Cervical cancer is one of the most successful types of treatment when diagnosed early. In this study, it is aimed to find and classify the disease with data mining methods on the digitized data set obtained as a result of the pap-smear test. Two-stage architecture has been proposed for the diagnosis of cervical cancer. In the first stage of the study, missing data were extracted from the used dataset, and in the second stage, a new dataset was obtained by using the Synthetic Minority Oversampling Technique (SMOTE) algorithm to balance the target classes in the dataset. By applying the majority voting (MV) method to the dataset used in the study, the structure with 4 target variables was reduced to a single target variable. On two data sets, Artificial Neural Network (ANN), Support Vector Machines (SVM), Decision Trees (DT), Random Forest (RF), and K-Nearest Neighbors (KNN) algorithms from data mining methods were used for the diagnosis of cervical cancer.
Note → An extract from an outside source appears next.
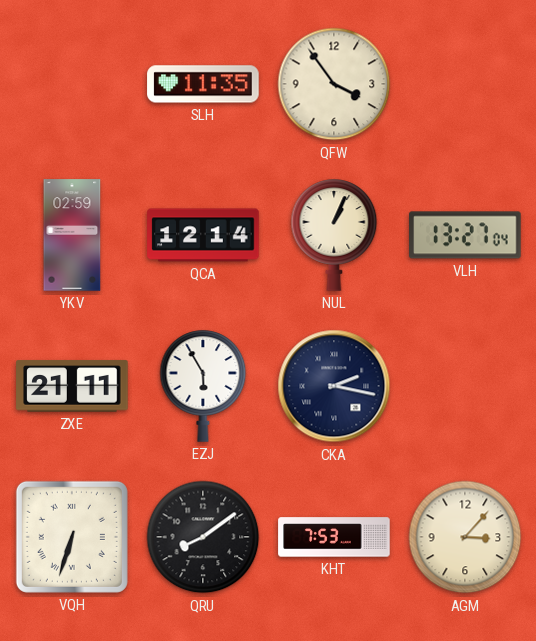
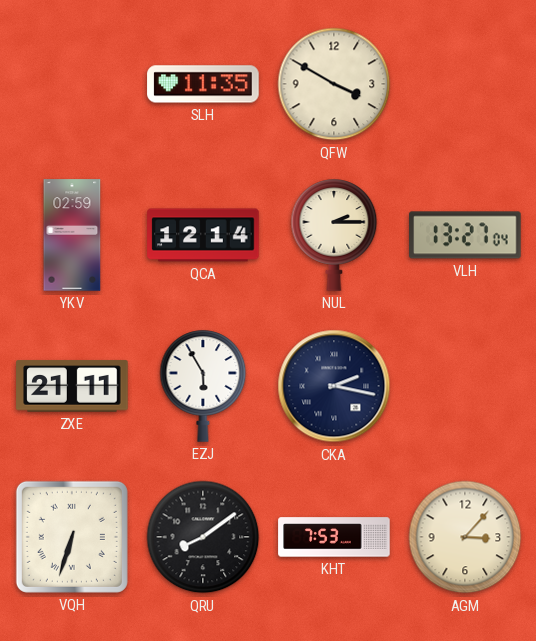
QFW: 3:54 -> 3:50
NUL: 1:04 -> 2:15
The results obtained from the original dataset and the dataset produced with Smote were compared. ANN is the best method evaluated according to classification success and F-score, and the major voted target variable in the balanced data group produced with the Smote algorithm gave the most successful result. The experimental results showed that the use of MV and SMOTE algorithms together increased the classification success from 93% to 99%.
基于SMOTE算法和机器学习方法的宫颈癌预测
及早诊断宫颈癌是最成功的治疗方法之一。在本研究中,目的是利用数据挖掘方法对由巴氏涂片检查获得的数字化数据集进行疾病发现和分类。两阶段的架构已提出宫颈癌的诊断。在研究的第一阶段,从使用的数据集中提取缺失数据,在第二阶段,使用合成少数派过采样技术(SMOTE)算法平衡数据集中的目标类,得到一个新的数据集。通过对研究中使用的数据集应用多数投票(MV)方法,将具有4个目标变量的结构简化为单个目标变量。在两个数据集上,使用数据挖掘方法中的人工神经网络(ANN)、支持向量机(SVM)、决策树(DT)、随机森林(RF)和k近邻(KNN)算法进行宫颈癌诊断。将原始数据集的结果与Smote生成的数据集进行了比较。根据分类成功度和F-score来评价ANN是最好的方法,在Smote算法产生的平衡数据组中,主要投票的目标变量给出了最成功的结果。实验结果表明,MV和SMOTE算法的联合使用将分类成功率从93%提高到99%。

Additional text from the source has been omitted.